Feature / subset test jobs follow the pattern test-{project}-{feature} and
test-{project}-all (run broader functional suites). These are on-demand
and do not vote on Gerrit.
Job Parameter Reference¶
Common parameters (lf-* and legacy templates):
java-version: openjdk17 (default) or openjdk11 (legacy) – selects JDK toolchain.
sonarcloud-java-version / sonar-jdk: JDK for Sonar scanner (defaults to java-version).
maven / mvn-version / maven-version: mvn39, mvn38 – selects configured Maven install.
mvn-settings:
<project>-settings – custom settings.xml profile.mvn-goals: e.g. clean install -DskipTests – build phases/properties.
mvn-opts: e.g. -Xmx2g – JVM flags via MAVEN_OPTS/JAVA_TOOL_OPTIONS.
build-timeout: minutes (default 360) – override via wrapper property.
dependencies: comma-separated upstream merge job names triggering integration jobs.
stream: release stream identifier (e.g. master, a named release).
branch: Git branch to build (multi-branch definitions).
java-opts / jvm-opts: additional JVM flags (runtime/integration phases).
archive-artifacts: patterns (e.g.
target/*.log) to archive.email-upstream: tokens for upstream dependency notifications.
python-version (lf-python): comma-separated Python versions (e.g. 3.10,3.11).
go-version (lf-go): Go toolchain (e.g. 1.22.x).
gradle-version (lf-gradle): Gradle distribution version (e.g. 8.6).
enable-sonar / sonar: true to include Sonar stage.
skip-tests / skip-integration-tests: booleans to bypass test phases.
Core Job Templates (summary)
{project}-distribution-check-{stream} (recheck): Builds integration/distribution, runs SingleFeatureTest, guards autorelease.
{project}-integration-{stream} (auto): Triggers on upstream dependency merges (project.cfg DEPENDENCIES); disabled if none.
{project}-merge-{stream} (remerge): Builds HEAD after merge (or manually) and publishes artifacts to Nexus.
{project}-sonar (run-sonar): Runs Sonar analysis; re-run verify afterward to restore vote.
{project}-validate-autorelease-{stream} (recheck): Quick sanity test ensuring no dependency on features absent from release.
{project}-verify-{stream}-{maven}-{java-version} (recheck): Per-patch build + unit/integration tests.
{project}-verify-node-{stream} (recheck): NodeJS project build/test (requires nodedir/nodever params; runs npm install & test).
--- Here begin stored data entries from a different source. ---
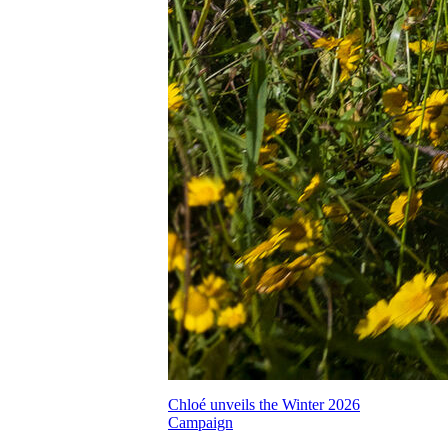
Chloé unveils the Winter 2026
Campaign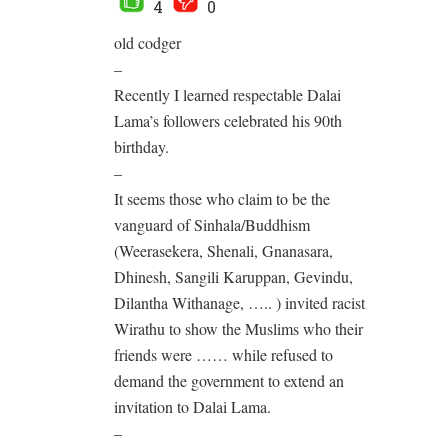
4
0
old codger
–
Recently I learned respectable Dalai
Lama’s followers celebrated his 90th
birthday.
–
It seems those who claim to be the
vanguard of Sinhala/Buddhism
(Weerasekera, Shenali, Gnanasara,
Dhinesh, Sangili Karuppan, Gevindu,
Dilantha Withanage, ….. ) invited racist
Wirathu to show the Muslims who their
friends were …… while refused to
demand the government to extend an
invitation to Dalai Lama.
–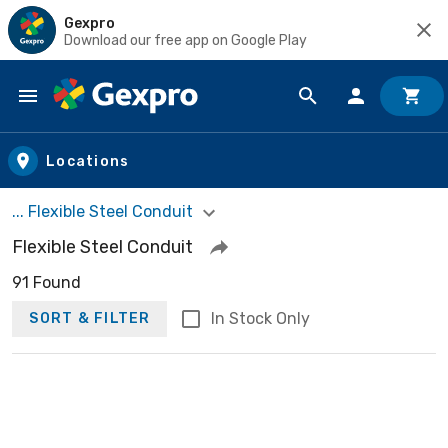
Gexpro
Download our free app on Google Play
Skip to main content
Locations
... Flexible Steel Conduit
Flexible Steel Conduit
91 Found
In Stock Only
SORT & FILTER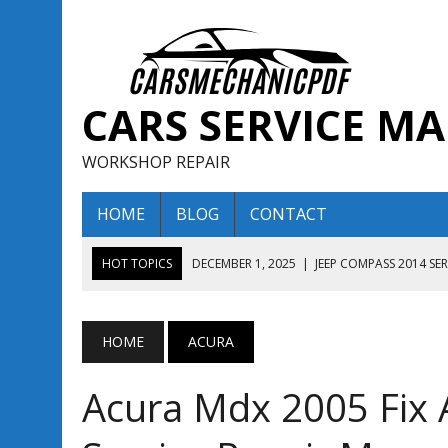
CARS SERVICE M
WORKSHOP REPAIR
HOME
BLOG
CONTACT
HOT TOPICS
DECEMBER 1, 2025
|
JEEP COMPASS 2014 SE
DECEMBER 1, 2025
|
JEEP COMPASS 2015 SERVICE REPAIR M
AUGUST 13, 2025
|
ENCLAVE BUICK 2020 2021 SERVICE REP
HOME
ACURA
AUGUST 13, 2025
|
ENCLAVE BUICK 2019 TECHNICAL SERVI
Acura Mdx 2005 Fix 
DECEMBER 1, 2025
|
JEEP COMPASS 2016 SERVICE REPAIR M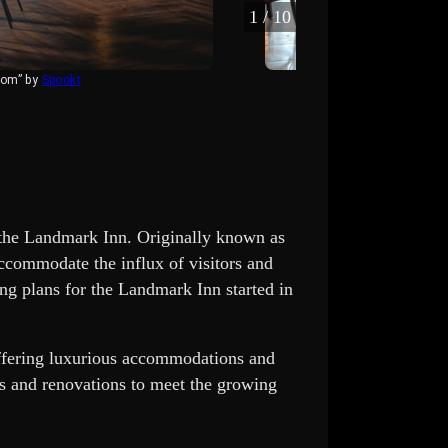
1
/
10
oom” by
Spookt
“lobby o
s the Landmark Inn. Originally known as
ccommodate the influx of visitors and
ng plans for the Landmark Inn started in
ffering luxurious accommodations and
s and renovations to meet the growing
{project}-verify-python-{stream} / {project}-verify-tox-{stream} (recheck): Tox-driven test execution (set toxdir if tox.ini not at repo root). Template names are aliases.
Job Template |
Gerrit Trigger |
Purpose / Notes |
|---|---|---|
integration-patch-test-{stream} |
test-integration |
Builds a distribution including the patch, then triggers a CSIT subset (see integration-test-jobs.yaml). High resource/time cost (~2h); use selectively. Does not vote. |
integration-multipatch-test-{stream} |
multipatch-build |
Builds multiple patches in order (or by topic) across projects, then builds a distribution. Stores bundle URL (BUNDLE_URL) in console. Use multipatch-build-fast for quick builds. Does not vote. |
Maven Properties¶
We provide a properties which your job can take advantage of if you want to do trigger a different configuration depending on job type. You can create a profile that activates on a property listed below. The JJB templated jobs will activate the profile during the build to run any custom code configuration you wish to run for this job type.
-Dmerge : The Merge job sets this flag and is the same as setting the
Maven property <merge>true</merge>.
-Dsonar : The Sonar job sets this flag and is the same as setting the
Maven property <sonar>true</sonar>.
Jenkins Sandbox¶
URL: https://jenkins.opendaylight.org/sandbox
Jenkins Sandbox documentation is available in the LF Jenkins Sandbox Guide.